Durante a sua visita, terá a oportunidade de se deliciar com as delíciosas culinárias preparadas para seus leais súditos com um generoso orçamento de duas libras por dia. Saboreie as cabeças de atum trituradas e as onipresentes formas reconstituídas supostamente feitas de frango. E não se preocupe, porque diferentemente de instituições menores, como Alcatraz ou San Quentin, não há jantar comunitário no refeitório. Em Belmarsh, prisioneiros jantam sozinhos em suas celas, garantindo a máxima intimidade com a sua refeição. 

Além dos prazeres gustativos, posso garantir que Belmarsh oferece amplas oportunidades educacionais para seus súditos. Como diz Provérbios 22:6: “Ensina a criança no caminho em que deve andar, e, ainda quando for velho, não se desviará dele". Observe a confusão nas filas que se formam na enfermaria onde os presos recolhem seus medicamentos, não para uso diário, mas para a experiência de expansão do horizonte de um “grande dia fora” - todos de uma vez.

Também terá a oportunidade de prestar homenagem ao meu saudoso amigo Manoel Santos, um homem gay que enfrentava a deportação para o Brasil de Bolsonaro, que tirou a própria vida a apenas oito metros da minha cela usando uma corda grosseira feita de seus lençóis. Sua requintada voz de tenor agora silenciada para sempre.

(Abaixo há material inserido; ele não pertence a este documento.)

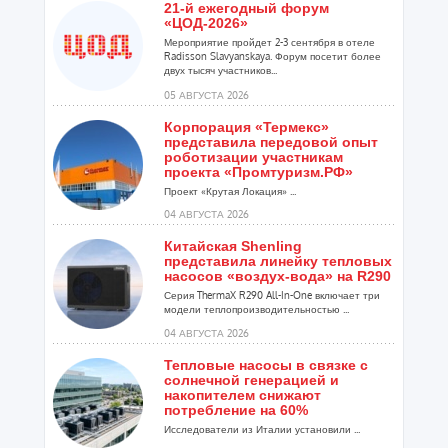
21-й ежегодный форум
«ЦОД-2026»
Мероприятие пройдет 2-3 сентября в отеле
Radisson Slavyanskaya. Форум посетит более
двух тысяч участников...
05 АВГУСТА 2026
Корпорация «Термекс»
представила передовой опыт
роботизации участникам
проекта «Промтуризм.РФ»
Проект «Крутая Локация» ...
04 АВГУСТА 2026
Китайская Shenling
представила линейку тепловых
насосов «воздух-вода» на R290
Серия ThermaX R290 All-In-One включает три
модели теплопроизводительностью ...
04 АВГУСТА 2026
Тепловые насосы в связке с
солнечной генерацией и
накопителем снижают
потребление на 60%
Исследователи из Италии установили ...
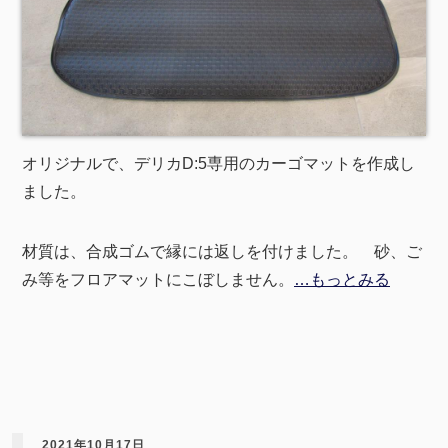
オリジナルで、デリカD:5専用のカーゴマットを作成し
ました。
材質は、合成ゴムで縁には返しを付けました。 砂、ご
み等をフロアマットにこぼしません。
…もっとみる
2021年10月17日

Aventure-se nas profundezas de Belmarsh e você encontrará o lugar mais isolado entre seus muros: o centro de saúde (Healthcare), ou “Hellcare” como seus habitantes o chamam carinhosamente. Aqui, você ficará maravilhado com as regras sensatas projetadas para a segurança de todos, como a proibição do xadrez, enquanto permite o jogo de damas muito menos perigoso.

Nas profundezas de Hellcare, encontra-se o lugar mais gloriosamente edificante de toda Belmarsh, não, de todo o Reino Unido: a sublime suíte Belmarsh End of Life. Ouça atentamente e poderá ouvir os gritos dos prisioneiros: “Irmão, eu vou morrer aqui”, um testemunho da qualidade da vida e da morte dentro de sua prisão.

Mas não tema, pois há beleza a ser encontrada entre esses muros. Deleite-se com os pitorescos corvos aninhados no arame farpado e as centenas de ratos famintos que vivem em Belmarsh, pode até ter um vislumbre dos patinhos colocados por patos-reais rebeldes dentro do terreno da prisão. Mas não demore, pois os ratos vorazes garantem que suas vidas sejam passageiras.

Eu lhe imploro, Rei Charles, que visite a prisão de Sua Majestade, Belmarsh, pois é uma honra digna de um rei. Enquanto embarca em seu reinado, espero que lembre sempre das palavras da Biblia do Rei James: "Bem-aventurados os misericordiosos, porque eles alcançarão misericórdia". E que a misericórdia seja a luz guia do seu reino, dentro e fora dos muros de Belmarsh.